J’ai continué à chercher de nouvelles solutions, de nouveaux partenaires, de nouvelles méthodes et c’est ainsi que j’ai pu rencontrer les personnes qui ont fait de moi ce que je suis aujourd’hui.

Nous avons monté notre propre société mais là aussi, nous avons rencontré un mur. Nous étions jeunes et inexpérimentés et cette première société a dû être stoppée, le temps que nous puissions chacun nous reconstruire, professionnellement et financièrement.

 

Leçon de vie

Endetté, sans revenu et détenteur d’un CV poids plume option « Bac+0 » et supplément « pas d’expérience en emploi salarié », j’ai alors entrepris de trouver un travail.

De fin 2015 à fin 2016, j’ai écumé les restaurants, les agences d’intérim, les bars, les magasins et j’ai pu décrocher un job en tant qu’agent d’accueil qui me permettait de survivre, littéralement.

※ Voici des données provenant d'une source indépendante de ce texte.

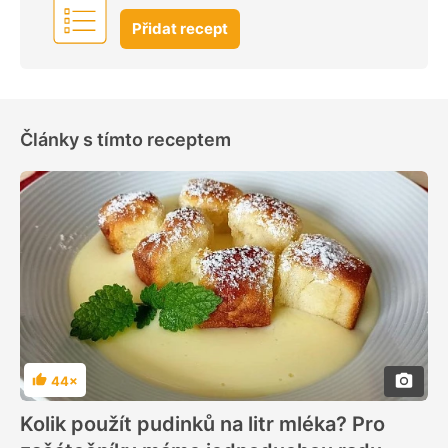
Přidat recept
Články s tímto receptem
44×
Hodnocení
Kolik použít pudinků na litr mléka? Pro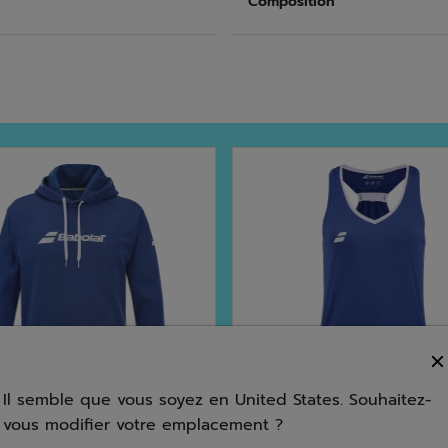
Composition
Il semble que vous soyez en United States. Souhaitez-
vous modifier votre emplacement ?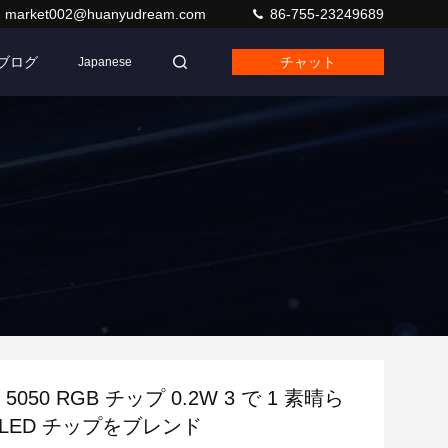
market002@huanyudream.com
86-755-23249689
ブログ
チャット
Japanese
 5050 RGB チップ 0.2W 3 で 1 素晴ら
LED チップをブレンド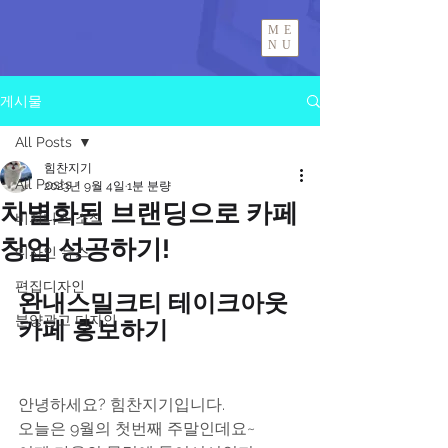
ME
NU
게시물
All Posts
힘찬지기
All Posts
2023년 9월 4일
1분 분량
차별화된 브랜딩으로 카페
비지니스 소식
창업 성공하기!
디자인 뉴스
편집디자인
완내스밀크티 테이크아웃 
분양광고 디자인
카페 홍보하기
안녕하세요? 힘찬지기입니다.
​오늘은 9월의 첫번째 주말인데요~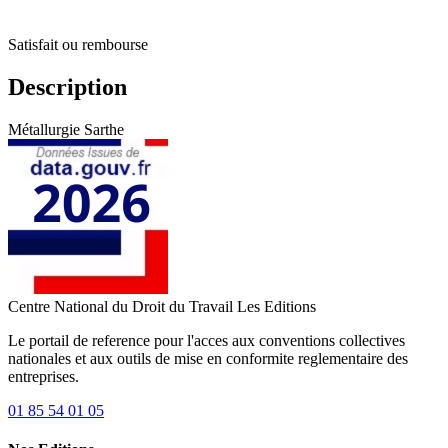
Satisfait ou rembourse
Description
Métallurgie Sarthe
Centre National du Droit du Travail
Les Editions
Le portail de reference pour l'acces aux conventions collectives
nationales et aux outils de mise en conformite reglementaire des
entreprises.
01 85 54 01 05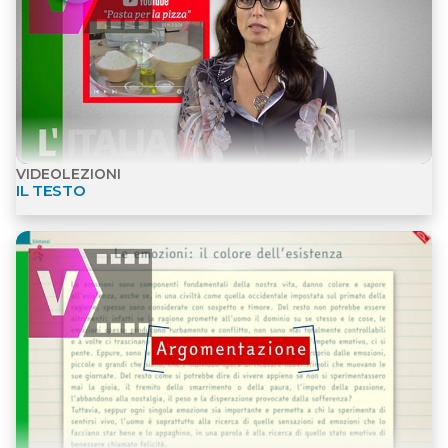
VIDEOLEZIONI
IL TESTO
Apri dettagli Materiali per l'inclusione - Videolezion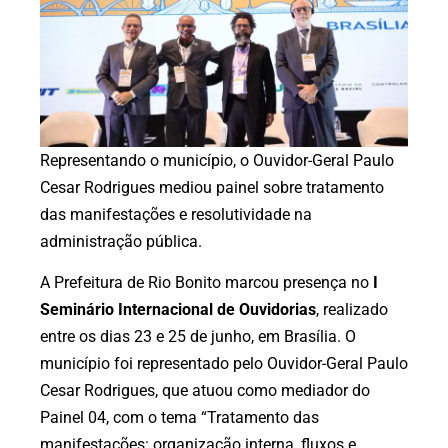
Representando o município, o Ouvidor-Geral Paulo
Cesar Rodrigues mediou painel sobre tratamento
das manifestações e resolutividade na
administração pública.
A Prefeitura de Rio Bonito marcou presença no
I
Seminário Internacional de Ouvidorias
, realizado
entre os dias 23 e 25 de junho, em Brasília. O
município foi representado pelo Ouvidor-Geral Paulo
Cesar Rodrigues, que atuou como mediador do
Painel 04, com o tema “Tratamento das
manifestações: organização interna, fluxos e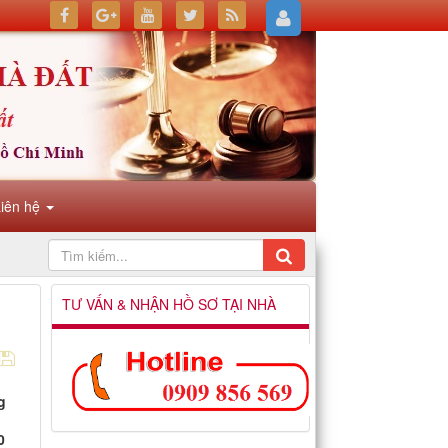
Liên hệ
TƯ VẤN & NHẬN HỒ SƠ TẠI NHÀ
g
0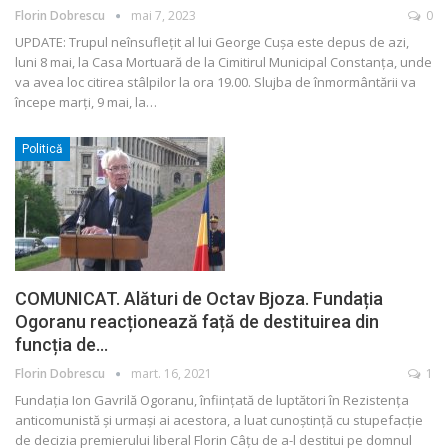
Florin Dobrescu
mai 7, 2023
0
UPDATE: Trupul neînsuflețit al lui George Cușa este depus de azi,
luni 8 mai, la Casa Mortuară de la Cimitirul Municipal Constanța, unde
va avea loc citirea stâlpilor la ora 19.00. Slujba de înmormântării va
începe marți, 9 mai, la
…
Politică
COMUNICAT. Alături de Octav Bjoza. Fundația
Ogoranu reacționează față de destituirea din
funcția de…
Florin Dobrescu
mart. 16, 2021
1
Fundația Ion Gavrilă Ogoranu, înființată de luptători în Rezistența
anticomunistă și urmași ai acestora, a luat cunoștință cu stupefacție
de decizia premierului liberal Florin Câțu de a-l destitui pe domnul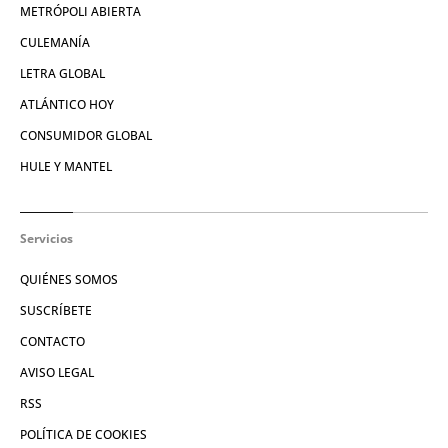
METRÓPOLI ABIERTA
CULEMANÍA
LETRA GLOBAL
ATLÁNTICO HOY
CONSUMIDOR GLOBAL
HULE Y MANTEL
Servicios
QUIÉNES SOMOS
SUSCRÍBETE
CONTACTO
AVISO LEGAL
RSS
POLÍTICA DE COOKIES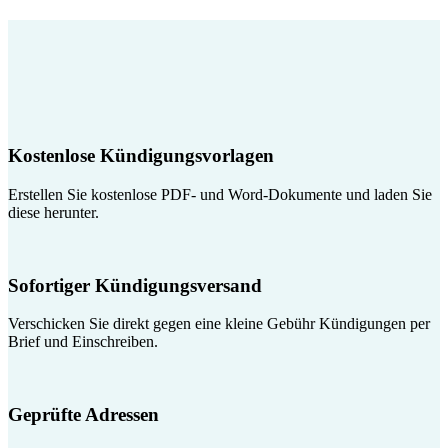
Kostenlose Kündigungsvorlagen
Erstellen Sie kostenlose PDF- und Word-Dokumente und laden Sie
diese herunter.
Sofortiger Kündigungsversand
Verschicken Sie direkt gegen eine kleine Gebühr Kündigungen per
Brief und Einschreiben.
Geprüfte Adressen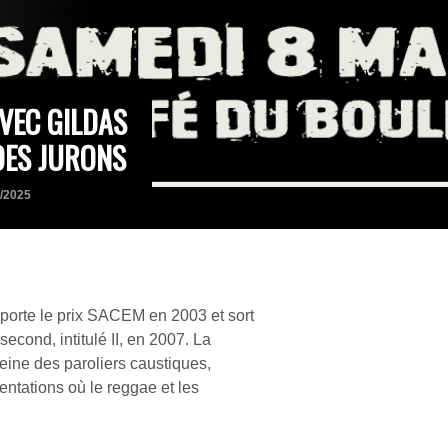
VEC GILDAS
DES JURONS
3/2025
mporte le prix SACEM en 2003 et sort
cond, intitulé II, en 2007. La
eine des paroliers caustiques,
ntations où le reggae et les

Je me suis retrouvé à court de solutions et ce, jusqu’à novembre 2016 ; mois durant lequel j’ai fait la découverte heureuse de FWA. Aussi cliché que cela puisse paraître, tout a basculé et j’ai pu renouer avec le succès, accroître considérablement mes revenus, redessiner mes perspectives professionnelles, rencontrer des associés, des amis, des gens qui comptent vraiment pour moi et qui ont métamorphosé mon quotidien.

Ce court témoignage n’a pas pour but de promouvoir FWA ou d’inciter les personnes qui n’adhèrent pas à ce club à franchir le pas absolument. Mais il est une preuve de plus, s’il en fallait encore, que la vie est en dents de scie et qu’il faudrait alors l’utiliser pour couper les choses qui nous empêchent de décoller, nos peurs, notre égo, nos doutes.

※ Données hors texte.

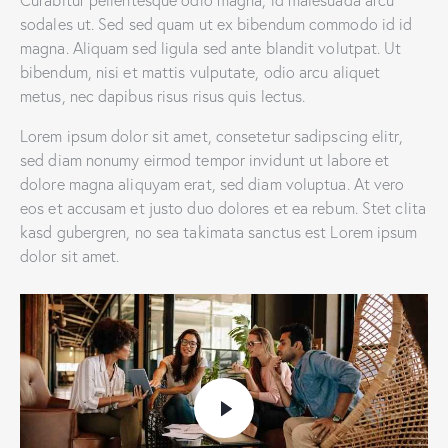
sodales ut. Sed sed quam ut ex bibendum commodo id id
magna. Aliquam sed ligula sed ante blandit volutpat. Ut
bibendum, nisi et mattis vulputate, odio arcu aliquet
metus, nec dapibus risus risus quis lectus.
Lorem ipsum dolor sit amet, consetetur sadipscing elitr,
sed diam nonumy eirmod tempor invidunt ut labore et
dolore magna aliquyam erat, sed diam voluptua. At vero
eos et accusam et justo duo dolores et ea rebum. Stet clita
kasd gubergren, no sea takimata sanctus est Lorem ipsum
dolor sit amet.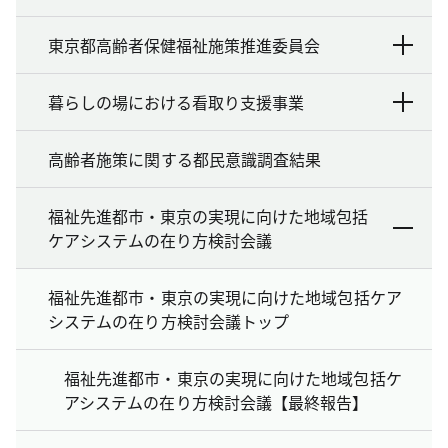
東京都高齢者保健福祉施策推進委員会
暮らしの場における看取り支援事業
高齢者施策に関する都民意識調査結果
福祉先進都市・東京の実現に向けた地域包括
ケアシステムの在り方検討会議
福祉先進都市・東京の実現に向けた地域包括ケア
システムの在り方検討会議トップ
福祉先進都市・東京の実現に向けた地域包括ケ
アシステムの在り方検討会議【最終報告】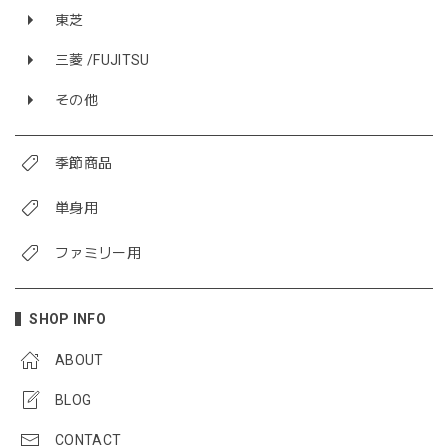
東芝
三菱 /FUJITSU
その他
季節商品
単身用
ファミリー用
SHOP INFO
ABOUT
BLOG
CONTACT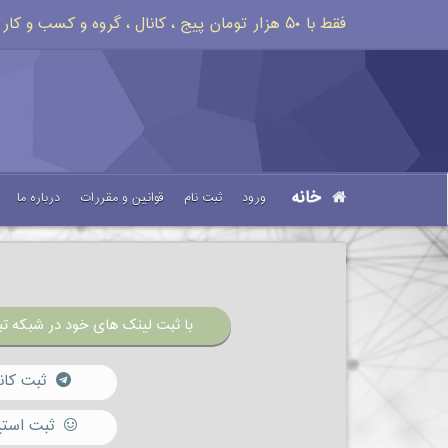
فقط با ۵۰ هزار تومان پیج ، کانال ، گروه و کسب و کار خود را تبلیغات کنید
خانه
ورود
ثبت نام
قوانین و مقررات
درباره ما
با ثبت لینک های خود در شبکه تبل
ثبت کان
ثبت استی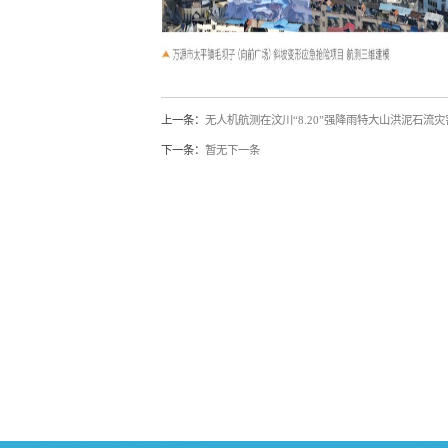
上一条：
无人机航测在汶川“8.20”强降雨特大山洪泥石流
下一条：
暂无下一条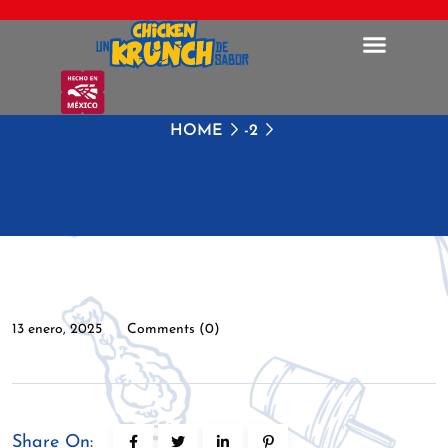
HOME
-2
13 enero, 2025
Comments (0)
Share On:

Je ne peux pas savoir quel sera le prochain mur qui se dressera sur ma route mais je suis entièrement convaincu et persuadé que je possède les ressources qui seront nécessaires pour le franchir, quelle que soit sa hauteur.

Et ça, c’est la leçon la plus importante que j’ai pu apprendre, celle qui me permet d’avancer au quotidien. Vous savez désormais où j’ai pu l’assimiler et ce qui m’a permis de la comprendre concrètement.